I had this question from a client recently and performed some research to uncover the answer. We use Zappos.com in the examples below – please note that they are not a client of Location3 Media, I just really love shoes!
How does Google Analytics associate visits to campaigns?
We already know that when a user visits from a source other than direct, and then returns via direct traffic, Google Analytics will attribute his or her visit back to the first visit. For example, if you search for “Steve Madden shoes” and click on an organic search engine listing for Zappos.com, and then later you type Zappos.com directly into your browser, Zappos’ Google Analytics will see two organic visits for “Steve Madden shoes.” However, this only happens with direct (or bookmarked) visits. I you then later click on a link to Zappos from a link on Facebook, Google Analytics will correctly report it as a referral visit from Facebook.
So in the above example, you would have two visits for organic, “Steve Madden shoes” traffic, and one from Facebook referral traffic.
The exception to this rule is the Social report suite and the Multi-Channel Funnels reports in Google Analytics, which show the actual traffic source. In these reports, you would see one organic visit, one direct visit, and one Facebook visit.
But what if I am seeing really, really old campaigns still showing up in Google Analytics?
This may just mean that your campaigns did a good job giving users an initial exposure to your website, and they have been returning directly ever since.
Campaign cookies have a six month expiration window, but they refresh each time you visit. This means that as long as users are returning directly within that six month window, they will continue to be seen as coming from that original source. If they take longer than six months to decide to come back to your site, their old campaign cookies will be trashed and they will appear in Google Analytics as a direct visit.
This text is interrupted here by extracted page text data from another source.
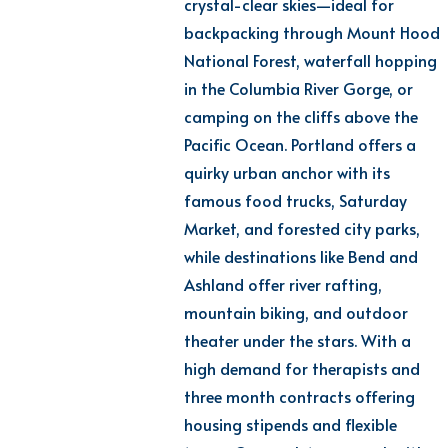
crystal-clear
skies—ideal for
backpacking through Mount Hood
National Forest, waterfall hopping
in the Columbia River Gorge, or
camping on the cliffs above the
Pacific Ocean. Portland offers a
quirky urban anchor with its
famous food trucks, Saturday
Market, and forested city parks,
while destinations like Bend and
Ashland offer river rafting,
mountain biking, and outdoor
theater under the stars. With a
high demand for therapists and
three month
contracts
offering
housing stipends and flexible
We wanted to verify this was true, so we took advantage of our Google Analytics Certified Partner status and reached out to the GACP forum. There, Gavin Doolan @ Google confirmed this was the case by performing a test for us, monitoring the expiration date of the campaign cookie with each refresh and noting that the expiration date was continually moved back with each new visit, as long as the visit was performed before the expiration date on the previous visit.